Michael Freund is an American-born Israeli political activist and non-profit executive who advocates on behalf of individuals and groups who self-identify as Jews or would-be Jews, including self-described descendants of the Lost tribes of Israel, crypto-Jews, hidden Jews, Jews forcibly assimilated under Communist rule, and converts to Judaism, attempting to regularize their legal status as Jews under Israeli law and secure permission for them to immigrate to Israel under the Law of Return. He founded the organization Shavei Israel. He is also a veteran syndicated columnist and feature writer for The Jerusalem Post[1]
Freund grew up on the Upper East Side of Manhattan and attended the Ramaz School and Princeton.[2] [3] He spent a post-college year in Israel, studying in a yeshiva and working part-time for the concert pianist and journalist David Bar-Illan. He returned to New York as a speechwriter and aide with the Israeli Mission to the United Nations, then went on to earn a graduate degree in business administration from Columbia University.[2]
At the age of 16, Freund became religiously observant[4] and he later made aliyah to Israel in 1995.[2]
Freund is the son of Harry Freund, co-founder of the merchant-banking firm Balfour Investors and grandson of Miriam Freund-Rosenthal, a former President of Hadassah Women's Zionist Organization of America.[2]
Freund worked for a year with a short-lived NGO called Peace Watch, a right-of-center group monitoring the Oslo Accords. When Peace Watch closed, he took a job with the Sapanut Bank in Tel Aviv, work he did not enjoy.[2] In 1996, he became the deputy director of communications under Prime Minister Binyamin Netanyahu.[3] [5] After Netanyahu lost the 1999 election to Ehud Barak, Freund took a job with Ruder Finn, a Jerusalem public relations firm. At some point, backed by family money, he left his job in public relations to devote himself to the work of "returning lost" Jewish groups to Israel.[2]
Freund was introduced to the cause that would shape his career while working for the Prime Minister, when he read a letter from the Bnei Menashe community of eastern India, a group that claims descent from the lost Israelite tribe of Menashe. In the letter, they pleaded with the Prime Minister to enable them to make aliyah.[5] [3] He became involved through the bureaucracy in arranging for large numbers of Bnei Menashe to make Aliya.[2]
Freund began to work with Rabbi Eliyahu Avichail whose organization Amishav was founded in 1975 to help "lost" Jews "return" to Israel, splitting with him to found Shavei Israel in 2002.[2] [6] He became the largest funder of Shavei Israel.[2]

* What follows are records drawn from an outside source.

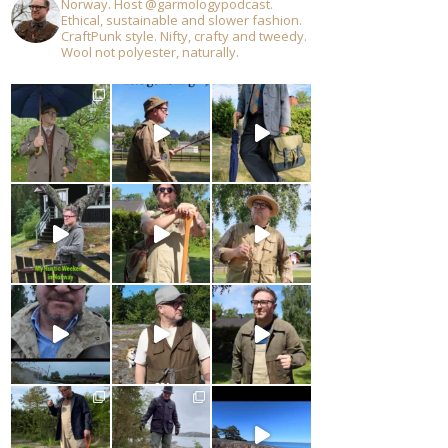
Norway. Host @garmologypodcast.
Ethical, sustainable and slower fashion.
CraftPunk style. Nifty, crafty and tweedy.
Wool not polyester, naturally.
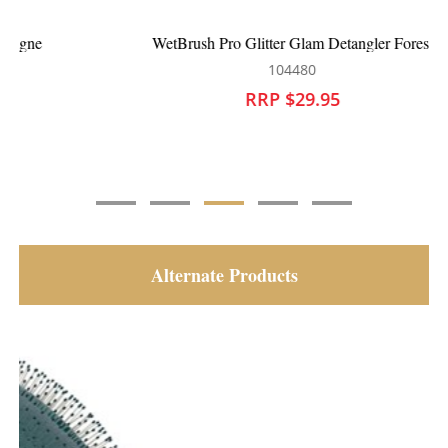
WetBrush Pro Glitter Glam Detangler Forest
104480
RRP $29.95
Alternate Products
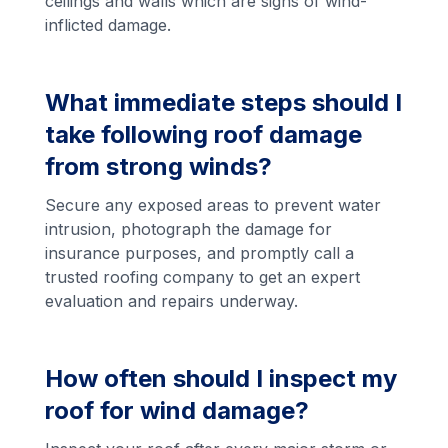
ceilings and walls which are signs of wind-
inflicted damage.
What immediate steps should I
take following roof damage
from strong winds?
Secure any exposed areas to prevent water
intrusion, photograph the damage for
insurance purposes, and promptly call a
trusted roofing company to get an expert
evaluation and repairs underway.
How often should I inspect my
roof for wind damage?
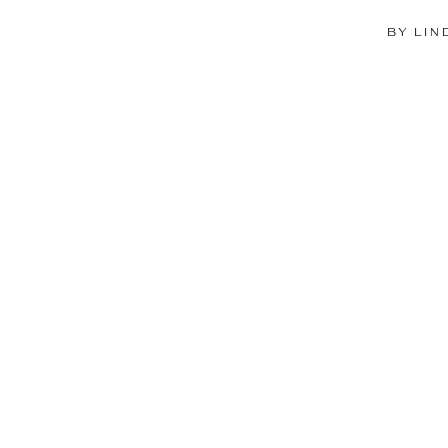
BY LIN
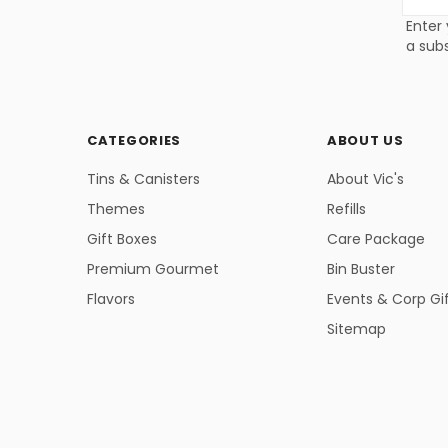
Addres
Enter 
a subs
CATEGORIES
ABOUT US
Tins & Canisters
About Vic's
Themes
Refills
Gift Boxes
Care Package
Premium Gourmet
Bin Buster
Flavors
Events & Corp Gi
Sitemap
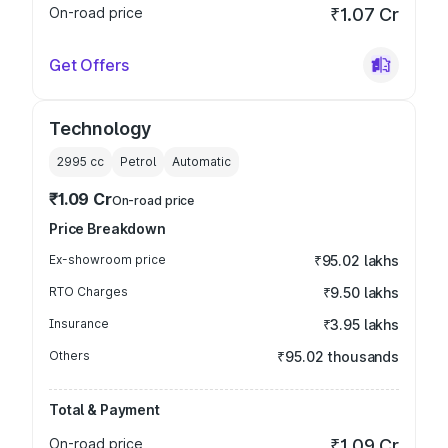
On-road price
₹1.07 Cr
Get Offers
Technology
2995
cc
Petrol
Automatic
₹1.09 Cr
On-road price
Price Breakdown
Ex-showroom price
₹95.02 lakhs
RTO Charges
₹9.50 lakhs
Insurance
₹3.95 lakhs
Others
₹95.02 thousands
Total & Payment
On-road price
₹1.09 Cr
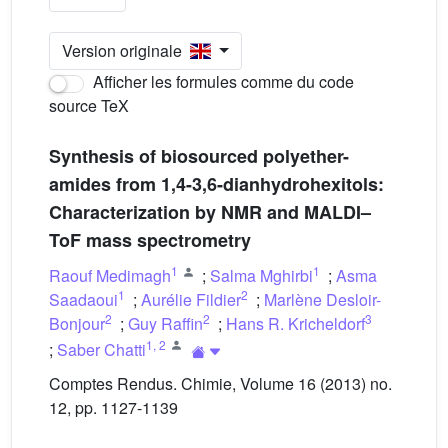
Version originale
Afficher les formules comme du code
source TeX
Synthesis of biosourced polyether-
amides from 1,4-3,6-dianhydrohexitols:
Characterization by NMR and MALDI–
ToF mass spectrometry
1
1
Raouf Medimagh
;
Salma Mghirbi
;
Asma
1
2
Saadaoui
;
Aurélie Fildier
;
Marlène Desloir-
2
2
3
Bonjour
;
Guy Raffin
;
Hans R. Kricheldorf
1
,
2
;
Saber Chatti
Comptes Rendus. Chimie, Volume 16 (2013) no.
12, pp. 1127-1139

According to Freund, the Bnei Menashe and similar groups "constitute a large, untapped demographic and spiritual reservoir for Israel and the Jewish people.”
For his work with Shavei Israel, Freund has been awarded a number of prizes, including the Moskowitz Prize for Zionism[7] [8] [9] and the Jerusalem Prize.[10]
Shavei Israel was sued in Israel by Freund's former spouse, Sarah Green, after the couple split in a contentious divorce. Sarah Green’s father, Pincus Green, was a partner with billionaire commodities trader Marc Rich who was indicted on multiple counts for tax evasion and later pardoned by Bill Clinton in 2001 during his final day as president.[11]